Show HN: Namo Turn Detector v1 – High-performance, semantic turn detection (github.com)

🤖 AI Summary
VideoSDK’s Namo-v1 is an open-source suite of semantic turn-detection models that decide when a speaker has finished an utterance — a core problem for natural, low-latency conversational agents. Instead of relying on silence heuristics, Namo applies NLU to distinguish complete vs. incomplete utterances, cutting interruptions and perceived latency in voice UIs. The collection includes lightweight specialized (DistilBERT-based) models (~135 MB, <19 ms inference) and a unified multilingual model (mmBERT base, ~295 MB, <29 ms inference). Reported peak accuracies reach 97.3% for specialized models and the multilingual model averages 90.25% across 23 languages evaluated on 25,000+ utterances, with top per-language scores for Turkish, Korean, Japanese, German and Hindi.
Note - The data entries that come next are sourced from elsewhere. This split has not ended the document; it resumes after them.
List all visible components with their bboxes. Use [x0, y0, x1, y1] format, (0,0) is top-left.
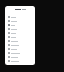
- button[interactable]: Security and privacy: [5, 55, 35, 59]
- button[interactable]: Accessibility: [5, 51, 35, 55]
- button[interactable]: Storage: [5, 35, 35, 39]
- button[interactable]: Network and internet: [5, 15, 35, 19]
- button[interactable]: Notifications: [5, 27, 35, 31]
- button[interactable]: Connected devices: [5, 19, 35, 23]
- button[interactable]: Battery: [5, 31, 35, 35]
- other: Apps: [8, 24, 10, 26]
- button[interactable]: Apps: [5, 23, 35, 27]
- button[interactable]: Wallpaper and style: [5, 47, 35, 51]
- button[interactable]: Location: [5, 59, 35, 63]
- button[interactable]: Display: [5, 43, 35, 47]
- button[interactable]: Sound and vibration: [5, 39, 35, 43]
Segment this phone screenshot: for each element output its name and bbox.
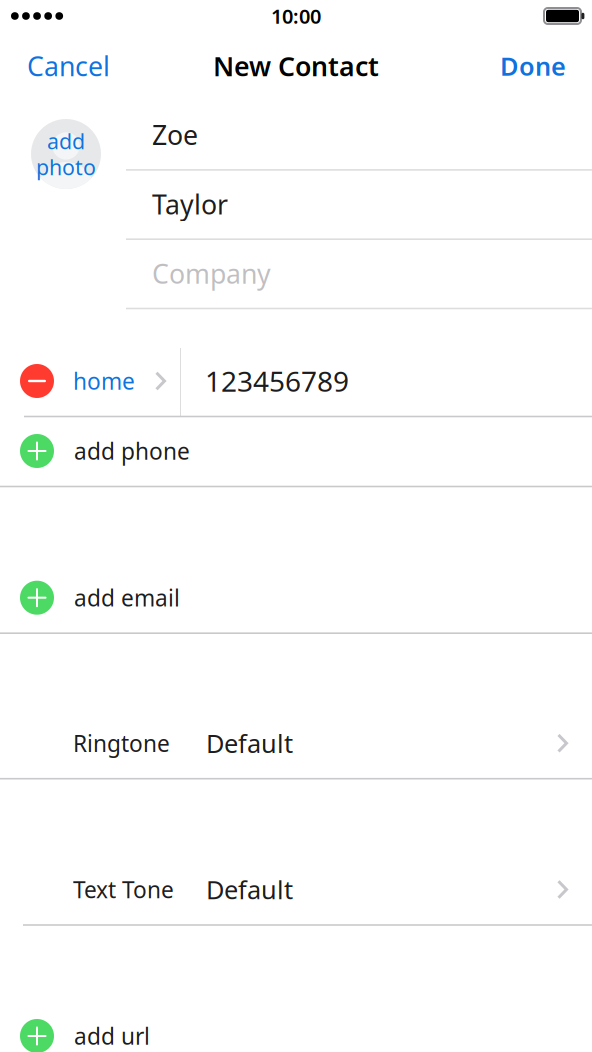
staticText: Ringtone — [73, 728, 170, 758]
staticText: Taylor — [152, 186, 228, 222]
staticText: Default — [206, 726, 293, 760]
staticText: Done — [500, 49, 566, 83]
staticText: New Contact — [213, 48, 379, 84]
button[interactable]: Cancel — [0, 38, 124, 94]
button[interactable]: add phone — [0, 416, 592, 486]
button[interactable]: 123456789 — [181, 346, 592, 416]
staticText: Zoe — [152, 117, 198, 152]
button[interactable]: Done — [486, 38, 592, 94]
staticText: 123456789 — [205, 362, 349, 400]
staticText: photo — [36, 153, 96, 181]
staticText: Default — [206, 873, 293, 906]
staticText: Company — [152, 256, 271, 291]
button[interactable]: home — [0, 346, 180, 416]
button[interactable]: Ringtone — [0, 708, 592, 778]
button[interactable]: Add photo — [31, 119, 101, 189]
staticText: Text Tone — [73, 874, 174, 904]
staticText: add url — [74, 1021, 150, 1051]
staticText: home — [73, 366, 135, 396]
staticText: add — [47, 127, 85, 155]
button[interactable]: add url — [0, 1001, 592, 1052]
button[interactable]: Text Tone — [0, 854, 592, 924]
button[interactable]: add email — [0, 563, 592, 633]
staticText: Cancel — [27, 48, 110, 84]
staticText: add email — [74, 583, 180, 613]
staticText: 10:00 — [271, 3, 321, 29]
staticText: add phone — [74, 436, 190, 466]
Namo is production-ready: ONNX-quantized builds give a ~2.19× speedup (inference down from ~61.3 ms to ~28 ms) with negligible accuracy loss and doubled throughput. Integration is plug-and-play via VideoSDK Agents (examples and an inference script provided), and each model includes Colab notebooks for fine-tuning and evaluation. Licensed under Apache 2.0 and hosted on Hugging Face, Namo-v1 is useful for anyone building real-time multilingual voice agents or research into dialogue turn management, offering a practical, low-latency semantic approach that’s easy to test and adapt.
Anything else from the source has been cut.